_Exercise requirements:_ For every entry, reproduce the wording exactly and omit any image it holds.

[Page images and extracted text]
────────────────────────────────────────
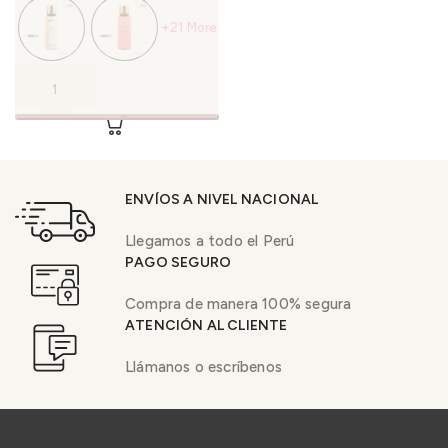
+21 More
ENVÍOS A NIVEL NACIONAL
Llegamos a todo el Perú
PAGO SEGURO
Compra de manera 100% segura
ATENCIÓN AL CLIENTE
Llámanos o escríbenos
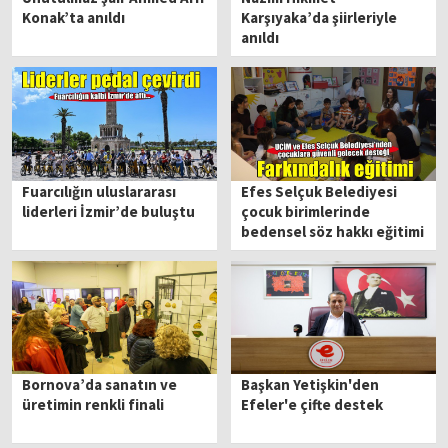
Konak’ta anıldı
Karşıyaka’da şiirleriyle
anıldı
Fuarcılığın uluslararası
Efes Selçuk Belediyesi
liderleri İzmir’de buluştu
çocuk birimlerinde
bedensel söz hakkı eğitimi
Bornova’da sanatın ve
Başkan Yetişkin'den
üretimin renkli finali
Efeler'e çifte destek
────────────────────────────────────────
_Reply to the task:_
+21 More
ENVÍOS A NIVEL NACIONAL
Llegamos a todo el Perú
PAGO SEGURO
Compra de manera 100% segura
ATENCIÓN AL CLIENTE
Llámanos o escríbenos
Konak’ta anıldı
Karşıyaka’da şiirleriyle
anıldı
Fuarcılığın uluslararası
Efes Selçuk Belediyesi
liderleri İzmir’de buluştu
çocuk birimlerinde
bedensel söz hakkı eğitimi
Bornova’da sanatın ve
Başkan Yetişkin'den
üretimin renkli finali
Efeler'e çifte destek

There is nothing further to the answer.